Records provided
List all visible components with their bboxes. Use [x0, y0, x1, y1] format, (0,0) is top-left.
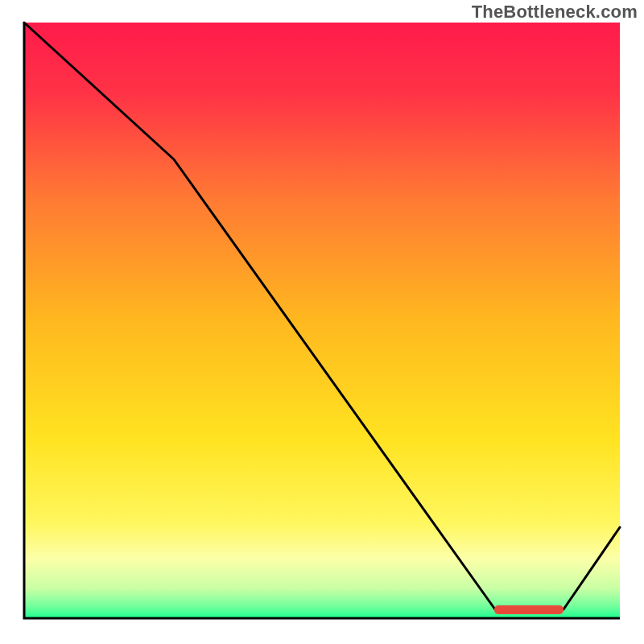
- marker-chip: [494, 605, 564, 614]
- chart-svg: [0, 0, 644, 644]
- plot-background: [24, 23, 620, 618]
- chart-root: TheBottleneck.com: [0, 0, 644, 644]
- watermark-text: TheBottleneck.com: [472, 2, 638, 23]
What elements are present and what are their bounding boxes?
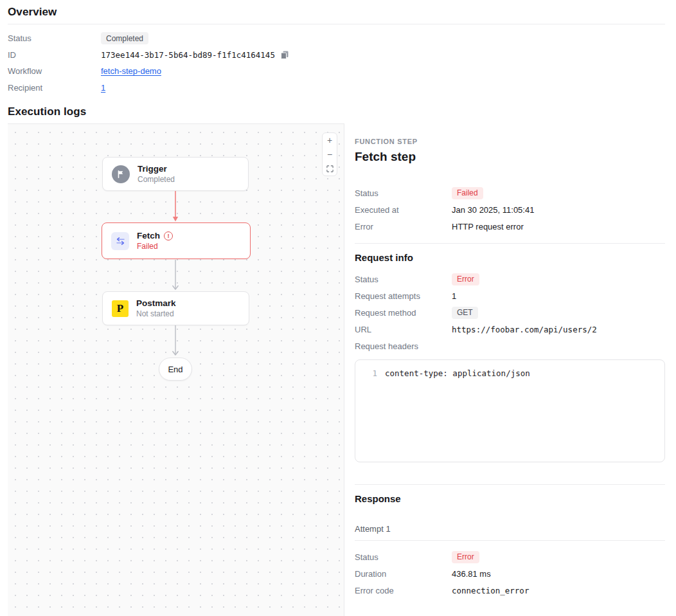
request-row-url: URL https://foobar.com/api/users/2 <box>355 321 665 338</box>
request-headers-code-editor[interactable]: 1 content-type: application/json <box>355 359 665 462</box>
attempt-label: Attempt 1 <box>355 524 665 534</box>
canvas-zoom-controls: + − <box>322 132 337 176</box>
request-attempts-label: Request attempts <box>355 291 452 301</box>
response-rows: Status Error Duration 436.81 ms Error co… <box>355 548 665 599</box>
request-url-value: https://foobar.com/api/users/2 <box>452 325 597 334</box>
request-attempts-value: 1 <box>452 291 456 301</box>
code-line-number: 1 <box>363 368 377 378</box>
step-status-badge: Failed <box>452 187 483 199</box>
request-row-method: Request method GET <box>355 304 665 321</box>
node-postmark[interactable]: P Postmark Not started <box>102 291 249 325</box>
zoom-out-button[interactable]: − <box>323 147 337 161</box>
error-value: HTTP request error <box>452 222 524 231</box>
node-trigger[interactable]: Trigger Completed <box>102 157 249 191</box>
workflow-canvas[interactable]: Trigger Completed <box>8 123 344 616</box>
request-url-label: URL <box>355 325 452 334</box>
response-title: Response <box>355 493 665 504</box>
response-row-duration: Duration 436.81 ms <box>355 565 665 582</box>
code-line: 1 content-type: application/json <box>363 368 657 378</box>
node-fetch-title: Fetch <box>137 231 160 240</box>
copy-icon <box>280 50 289 59</box>
swap-arrows-icon <box>111 232 129 250</box>
connector-postmark-end <box>171 325 180 356</box>
overview-title: Overview <box>8 0 665 24</box>
postmark-logo-icon: P <box>112 300 129 317</box>
connector-trigger-fetch <box>171 191 180 222</box>
request-row-attempts: Request attempts 1 <box>355 287 665 304</box>
fit-view-button[interactable] <box>323 161 337 176</box>
request-row-headers: Request headers <box>355 338 665 354</box>
transaction-id-value: 173ee144-3b17-5b64-bd89-f1f1c4164145 <box>101 50 275 60</box>
response-status-label: Status <box>355 552 452 562</box>
copy-id-button[interactable] <box>279 50 290 59</box>
overview-row-workflow: Workflow fetch-step-demo <box>8 63 665 80</box>
node-postmark-title: Postmark <box>136 298 176 308</box>
response-duration-label: Duration <box>355 569 452 579</box>
response-duration-value: 436.81 ms <box>452 569 491 579</box>
node-trigger-title: Trigger <box>138 164 175 174</box>
request-info-rows: Status Error Request attempts 1 Request … <box>355 271 665 354</box>
flag-icon <box>112 165 130 183</box>
node-end[interactable]: End <box>159 358 192 381</box>
status-badge: Completed <box>101 32 148 44</box>
overview-row-recipient: Recipient 1 <box>8 80 665 96</box>
node-fetch[interactable]: Fetch ! Failed <box>102 222 251 259</box>
overview-row-id: ID 173ee144-3b17-5b64-bd89-f1f1c4164145 <box>8 47 665 64</box>
response-error-code-value: connection_error <box>452 586 529 595</box>
summary-row-executed-at: Executed at Jan 30 2025, 11:05:41 <box>355 201 665 218</box>
response-error-code-label: Error code <box>355 586 452 595</box>
overview-row-status: Status Completed <box>8 30 665 47</box>
fit-view-icon <box>326 165 334 172</box>
response-row-status: Status Error <box>355 548 665 565</box>
attempt-divider <box>355 540 665 541</box>
step-detail-panel: FUNCTION STEP Fetch step Status Failed E… <box>344 123 665 616</box>
response-row-error-code: Error code connection_error <box>355 582 665 599</box>
summary-row-status: Status Failed <box>355 185 665 201</box>
node-trigger-status: Completed <box>138 175 175 184</box>
summary-error-label: Error <box>355 222 452 231</box>
node-end-label: End <box>168 365 182 374</box>
step-summary-rows: Status Failed Executed at Jan 30 2025, 1… <box>355 185 665 235</box>
node-postmark-status: Not started <box>136 309 176 318</box>
response-status-badge: Error <box>452 551 479 563</box>
execution-detail-page: Overview Status Completed ID 173ee144-3b… <box>0 0 676 616</box>
response-divider <box>355 484 665 485</box>
overview-status-label: Status <box>8 33 101 43</box>
summary-status-label: Status <box>355 188 452 198</box>
summary-row-error: Error HTTP request error <box>355 218 665 235</box>
overview-recipient-label: Recipient <box>8 83 101 93</box>
executed-at-value: Jan 30 2025, 11:05:41 <box>452 205 534 215</box>
request-method-badge: GET <box>452 307 478 319</box>
request-headers-label: Request headers <box>355 341 452 351</box>
workflow-link[interactable]: fetch-step-demo <box>101 66 161 76</box>
request-row-status: Status Error <box>355 271 665 287</box>
overview-kv-list: Status Completed ID 173ee144-3b17-5b64-b… <box>8 24 665 100</box>
step-type-kicker: FUNCTION STEP <box>355 138 665 145</box>
connector-fetch-postmark <box>171 260 180 291</box>
code-line-content: content-type: application/json <box>385 368 530 378</box>
request-method-label: Request method <box>355 308 452 318</box>
overview-id-label: ID <box>8 50 101 60</box>
error-alert-icon: ! <box>164 231 173 240</box>
summary-executed-label: Executed at <box>355 205 452 215</box>
request-info-divider <box>355 243 665 244</box>
execution-logs-body: Trigger Completed <box>8 123 665 616</box>
request-info-title: Request info <box>355 252 665 263</box>
execution-logs-title: Execution logs <box>8 100 665 123</box>
request-status-label: Status <box>355 275 452 284</box>
request-status-badge: Error <box>452 273 479 285</box>
overview-workflow-label: Workflow <box>8 66 101 76</box>
step-title: Fetch step <box>355 150 665 164</box>
recipient-link[interactable]: 1 <box>101 83 105 93</box>
zoom-in-button[interactable]: + <box>323 133 337 147</box>
node-fetch-status: Failed <box>137 242 173 251</box>
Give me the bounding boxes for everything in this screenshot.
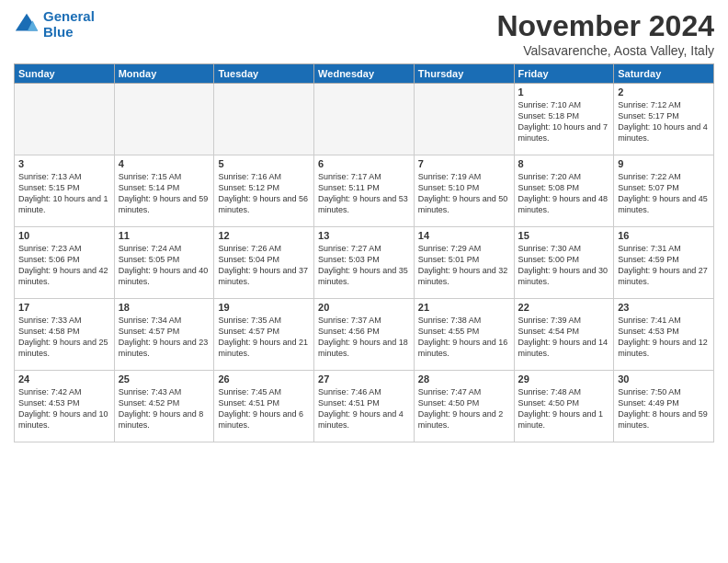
cell-info: Sunrise: 7:34 AMSunset: 4:57 PMDaylight:…: [119, 315, 210, 360]
logo-icon: [14, 12, 40, 38]
daylight-text: Daylight: 10 hours and 4 minutes.: [618, 122, 708, 143]
day-number: 2: [618, 86, 710, 98]
sunset-text: Sunset: 4:57 PM: [119, 327, 180, 336]
sunset-text: Sunset: 5:01 PM: [418, 255, 480, 264]
day-number: 3: [18, 158, 110, 169]
calendar-cell: [414, 84, 514, 155]
title-block: November 2024 Valsavarenche, Aosta Valle…: [496, 9, 714, 58]
calendar-cell: 1Sunrise: 7:10 AMSunset: 5:18 PMDaylight…: [514, 84, 614, 155]
sunrise-text: Sunrise: 7:29 AM: [418, 244, 482, 253]
sunset-text: Sunset: 5:12 PM: [218, 183, 279, 192]
sunrise-text: Sunrise: 7:12 AM: [618, 100, 681, 109]
cell-info: Sunrise: 7:12 AMSunset: 5:17 PMDaylight:…: [618, 99, 710, 144]
month-title: November 2024: [496, 9, 714, 43]
sunset-text: Sunset: 5:18 PM: [518, 111, 580, 121]
calendar-week-row: 3Sunrise: 7:13 AMSunset: 5:15 PMDaylight…: [15, 155, 714, 227]
day-number: 21: [418, 302, 510, 313]
calendar-cell: 14Sunrise: 7:29 AMSunset: 5:01 PMDayligh…: [414, 227, 514, 299]
col-saturday: Saturday: [614, 64, 714, 84]
calendar-week-row: 17Sunrise: 7:33 AMSunset: 4:58 PMDayligh…: [15, 299, 714, 371]
calendar-cell: 17Sunrise: 7:33 AMSunset: 4:58 PMDayligh…: [15, 299, 115, 371]
cell-info: Sunrise: 7:24 AMSunset: 5:05 PMDaylight:…: [119, 243, 210, 288]
daylight-text: Daylight: 9 hours and 32 minutes.: [418, 266, 508, 286]
col-thursday: Thursday: [414, 64, 514, 84]
col-monday: Monday: [114, 64, 214, 84]
calendar-cell: [314, 84, 415, 155]
day-number: 6: [318, 158, 410, 169]
sunset-text: Sunset: 5:14 PM: [119, 183, 180, 192]
calendar-cell: 16Sunrise: 7:31 AMSunset: 4:59 PMDayligh…: [614, 227, 714, 299]
cell-info: Sunrise: 7:42 AMSunset: 4:53 PMDaylight:…: [18, 386, 110, 431]
cell-info: Sunrise: 7:17 AMSunset: 5:11 PMDaylight:…: [318, 171, 410, 216]
sunrise-text: Sunrise: 7:38 AM: [418, 316, 482, 325]
daylight-text: Daylight: 9 hours and 4 minutes.: [318, 409, 404, 430]
calendar-cell: 30Sunrise: 7:50 AMSunset: 4:49 PMDayligh…: [614, 371, 714, 442]
day-number: 22: [518, 302, 610, 313]
daylight-text: Daylight: 8 hours and 59 minutes.: [618, 409, 708, 430]
cell-info: Sunrise: 7:43 AMSunset: 4:52 PMDaylight:…: [119, 386, 210, 431]
daylight-text: Daylight: 9 hours and 21 minutes.: [218, 338, 308, 358]
daylight-text: Daylight: 9 hours and 37 minutes.: [218, 266, 308, 286]
sunset-text: Sunset: 4:55 PM: [418, 327, 480, 336]
day-number: 5: [218, 158, 310, 169]
calendar-week-row: 10Sunrise: 7:23 AMSunset: 5:06 PMDayligh…: [15, 227, 714, 299]
day-number: 24: [18, 373, 110, 385]
cell-info: Sunrise: 7:13 AMSunset: 5:15 PMDaylight:…: [18, 171, 110, 216]
sunset-text: Sunset: 5:11 PM: [318, 183, 380, 192]
day-number: 15: [518, 230, 610, 241]
calendar-cell: 11Sunrise: 7:24 AMSunset: 5:05 PMDayligh…: [114, 227, 214, 299]
sunrise-text: Sunrise: 7:47 AM: [418, 387, 482, 396]
sunrise-text: Sunrise: 7:35 AM: [218, 316, 281, 325]
calendar-cell: 9Sunrise: 7:22 AMSunset: 5:07 PMDaylight…: [614, 155, 714, 227]
day-number: 27: [318, 373, 410, 385]
calendar-cell: 26Sunrise: 7:45 AMSunset: 4:51 PMDayligh…: [214, 371, 314, 442]
daylight-text: Daylight: 9 hours and 6 minutes.: [218, 409, 303, 430]
daylight-text: Daylight: 9 hours and 50 minutes.: [418, 194, 508, 214]
calendar-header-row: Sunday Monday Tuesday Wednesday Thursday…: [15, 64, 714, 84]
sunset-text: Sunset: 4:54 PM: [518, 327, 580, 336]
sunrise-text: Sunrise: 7:10 AM: [518, 100, 582, 109]
calendar-cell: 8Sunrise: 7:20 AMSunset: 5:08 PMDaylight…: [514, 155, 614, 227]
day-number: 26: [218, 373, 310, 385]
sunrise-text: Sunrise: 7:26 AM: [218, 244, 281, 253]
calendar-cell: 3Sunrise: 7:13 AMSunset: 5:15 PMDaylight…: [15, 155, 115, 227]
sunset-text: Sunset: 4:56 PM: [318, 327, 380, 336]
day-number: 13: [318, 230, 410, 241]
col-wednesday: Wednesday: [314, 64, 415, 84]
cell-info: Sunrise: 7:22 AMSunset: 5:07 PMDaylight:…: [618, 171, 710, 216]
day-number: 8: [518, 158, 610, 169]
day-number: 1: [518, 86, 610, 98]
calendar-cell: 25Sunrise: 7:43 AMSunset: 4:52 PMDayligh…: [114, 371, 214, 442]
cell-info: Sunrise: 7:48 AMSunset: 4:50 PMDaylight:…: [518, 386, 610, 431]
sunset-text: Sunset: 5:10 PM: [418, 183, 480, 192]
cell-info: Sunrise: 7:20 AMSunset: 5:08 PMDaylight:…: [518, 171, 610, 216]
calendar-week-row: 24Sunrise: 7:42 AMSunset: 4:53 PMDayligh…: [15, 371, 714, 442]
calendar-cell: 21Sunrise: 7:38 AMSunset: 4:55 PMDayligh…: [414, 299, 514, 371]
daylight-text: Daylight: 9 hours and 23 minutes.: [119, 338, 209, 358]
sunrise-text: Sunrise: 7:39 AM: [518, 316, 582, 325]
calendar-cell: 5Sunrise: 7:16 AMSunset: 5:12 PMDaylight…: [214, 155, 314, 227]
day-number: 23: [618, 302, 710, 313]
daylight-text: Daylight: 9 hours and 40 minutes.: [119, 266, 209, 286]
sunrise-text: Sunrise: 7:13 AM: [18, 172, 82, 181]
cell-info: Sunrise: 7:10 AMSunset: 5:18 PMDaylight:…: [518, 99, 610, 144]
sunrise-text: Sunrise: 7:33 AM: [18, 316, 82, 325]
cell-info: Sunrise: 7:41 AMSunset: 4:53 PMDaylight:…: [618, 315, 710, 360]
calendar-cell: 6Sunrise: 7:17 AMSunset: 5:11 PMDaylight…: [314, 155, 415, 227]
sunrise-text: Sunrise: 7:17 AM: [318, 172, 381, 181]
col-sunday: Sunday: [15, 64, 115, 84]
cell-info: Sunrise: 7:38 AMSunset: 4:55 PMDaylight:…: [418, 315, 510, 360]
daylight-text: Daylight: 9 hours and 12 minutes.: [618, 338, 708, 358]
sunrise-text: Sunrise: 7:37 AM: [318, 316, 381, 325]
daylight-text: Daylight: 9 hours and 56 minutes.: [218, 194, 308, 214]
daylight-text: Daylight: 10 hours and 1 minute.: [18, 194, 108, 214]
daylight-text: Daylight: 9 hours and 42 minutes.: [18, 266, 108, 286]
sunrise-text: Sunrise: 7:24 AM: [119, 244, 182, 253]
sunrise-text: Sunrise: 7:34 AM: [119, 316, 182, 325]
calendar-cell: [15, 84, 115, 155]
sunrise-text: Sunrise: 7:46 AM: [318, 387, 381, 396]
sunrise-text: Sunrise: 7:30 AM: [518, 244, 582, 253]
cell-info: Sunrise: 7:33 AMSunset: 4:58 PMDaylight:…: [18, 315, 110, 360]
calendar-cell: 10Sunrise: 7:23 AMSunset: 5:06 PMDayligh…: [15, 227, 115, 299]
day-number: 19: [218, 302, 310, 313]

Try it
Please show all lines from the entries that contain the word "FUNCTION".

Answer for the task
step-detail-panel: FUNCTION STEP Fetch step Status Failed E… <box>344 123 665 616</box>
step-type-kicker: FUNCTION STEP <box>355 138 665 145</box>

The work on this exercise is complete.